CERTAIN RELATIONSHIPS AND RELATED PARTY TRANSACTIONS
Our policy is to enter into transactions with related parties on terms
that, on the whole, are no more favorable, or no less favorable, than those available from unaffiliated third parties. Based on our experience in the business sectors in which we operate and the terms of our transactions with unaffiliated third
parties, we believe that all of the transactions described below met this policy standard at the time they occurred. The following is a description of material transactions, or series of related material transactions, since January 1, 2017, to
which we were or will be a party and in which the other parties included or will include our directors, executive officers, holders of more than 5% of our voting securities or any member of the immediate family of any of the foregoing persons.

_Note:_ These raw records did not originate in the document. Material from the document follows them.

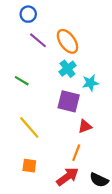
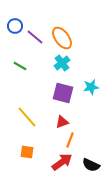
blue circle: (28, 14) -> (15, 26), moved
green line: (22, 81) -> (20, 66), moved
cyan star: (90, 83) -> (91, 87), moved
red triangle: (85, 126) -> (62, 122), moved

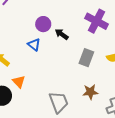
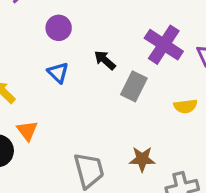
purple circle: (43, 24) -> (59, 28), moved
gray rectangle: (86, 58) -> (134, 86), moved

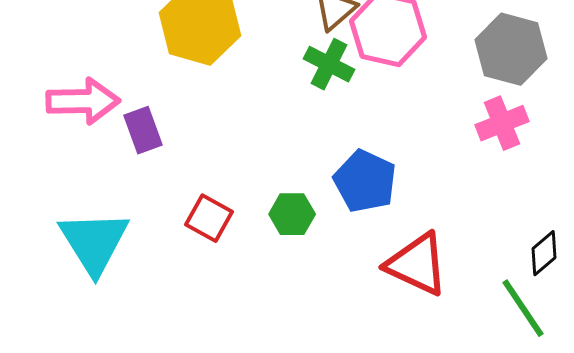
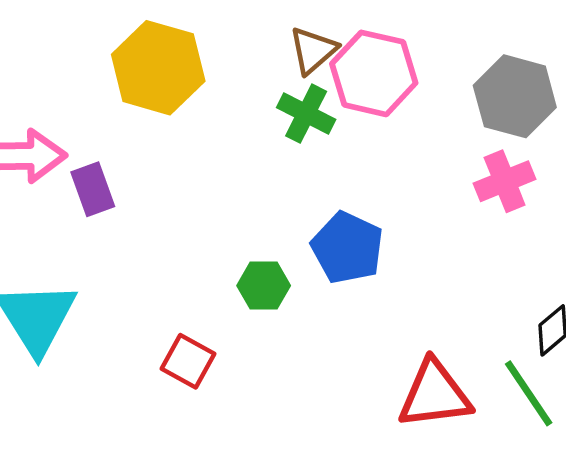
red square: (209, 218) -> (188, 361), moved
red triangle: (417, 264) -> (435, 395), moved, turned -32

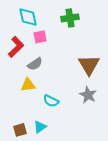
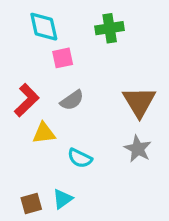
red L-shape: (16, 47) -> (27, 100), moved
gray semicircle: (35, 64) -> (72, 100), moved

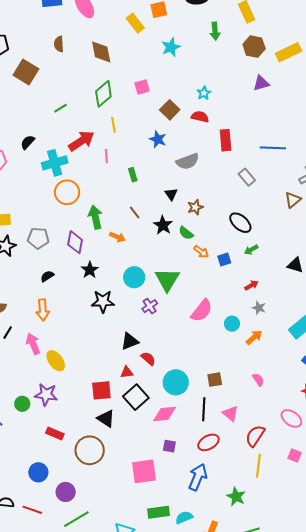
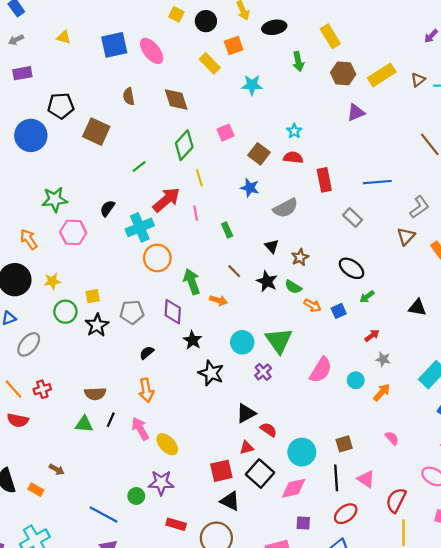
cyan star: (171, 47) -> (252, 85), turned 30
black star: (103, 301) -> (211, 373), turned 30

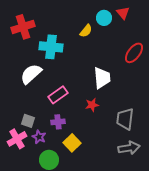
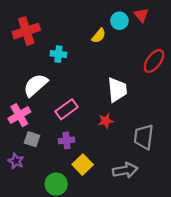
cyan cross: (51, 47) -> (58, 54), size x0.6
purple star: (39, 137) -> (16, 161), moved
pink cross: (17, 139) -> (19, 115), moved
gray arrow: (129, 148) -> (125, 170), moved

Asset Purchase by the Company From Nanox Gibraltar
The Company (NANO-X IMAGING LTD), an Israeli limited liability company,
was formed on December 20, 2018. Pursuant to the Asset Purchase Agreement, as amended on December 3, 2019 and December 31, 2019, substantially all of the assets of Nanox Gibraltar, including all patents, patent applications and all other
intellectual property rights, but not including the shares of Nanox Japan (predecessor), were sold to the Company for an aggregate consideration of $13.3 million, reflecting the fair market value of the transferred assets, which was estimated to
be $6.1 million (excluding cash) based on an independent valuation report, plus the cash balance less $200,000, which totaled $7.2 million as of the date of the Asset Purchase Agreement. Following the Asset Purchase, substantially all the
employees of Nanox Japan (predecessor) dedicated to the Company’s business have become employees of Nanox Imaging, Inc., our wholly owned Japanese subsidiary incorporated on September 19, 2019, in December 2019.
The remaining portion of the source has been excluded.